Make it lighter: Use half-and-half or evaporated milk instead of cream, or Greek yogurt stirred in off the heat.

Boost the flavor: Stir in sun-dried tomatoes, roasted red peppers, or a spoonful of pesto for added depth.

Grain alternative: Instead of pasta, serve the creamy mixture over farro, couscous, or quinoa.

Q&A

Can I make this ahead of time?
Yes. You can prepare the pasta and sauce separately, then combine and reheat gently before serving. If reheating, add a splash of broth or milk to keep the sauce creamy.

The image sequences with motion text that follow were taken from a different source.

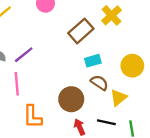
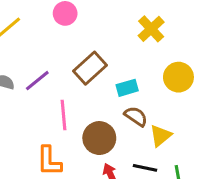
brown rectangle: (81, 31) -> (90, 68), moved
yellow circle: (132, 66) -> (178, 77), moved
pink line: (17, 84) -> (63, 115), moved

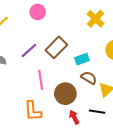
purple line: (37, 81) -> (29, 50), moved

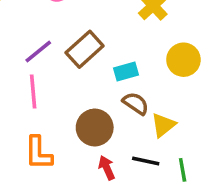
pink line: (41, 80) -> (33, 92), moved

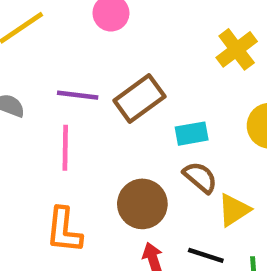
purple line: (38, 52) -> (78, 95), turned 40

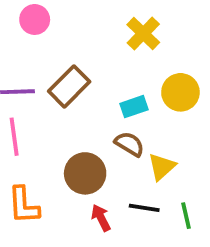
cyan rectangle: (192, 134) -> (134, 107), moved

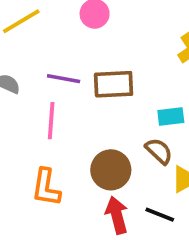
brown rectangle: (69, 86) -> (114, 84), turned 30
red arrow: (101, 218) -> (117, 215), size x1.4

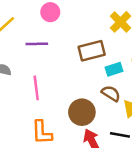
purple line: (64, 79) -> (37, 44), moved
brown rectangle: (114, 84) -> (92, 51), moved

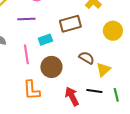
cyan rectangle: (114, 69) -> (45, 40), moved
brown circle: (82, 112) -> (51, 67), moved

Can I use whole wheat or gluten-free pasta?
Absolutely. Whole wheat pasta adds more fiber, while gluten-free pasta works just as well if you prefer or need it.

What other vegetables can I use?
Zucchini, spinach, eggplant, or mushrooms all work well. You can also swap broccoli for asparagus or green beans.

Can I lighten the sauce?
Yes. Substitute half-and-half, evaporated milk, or even a mix of milk and Greek yogurt (added off the heat) for a lighter option.

Does it store well?
Yes. Leftovers keep in the fridge for up to 3 days. Reheat on the stove over low heat with a splash of liquid to revive the sauce.

Nutrition

(per serving, 4 servings)

Calories: ~480

Protein: 34 g

Fat: 20 g

Carbohydrates: 42 g

Fiber: 5 g

Sugar: 6 g

(Values vary based on pasta type, cream choice, and optional add-ins.)

Conclusion

Mediterranean Creamy Chicken and Vegetable Pasta brings together lean protein, colorful vegetables, and a rich yet fresh sauce in one comforting dish. The Parmesan and cream create a velvety base, while lemon and herbs brighten it up for balance. Easy to customize and quick to prepare, this pasta is just as perfect for a weeknight family dinner as it is for serving to guests.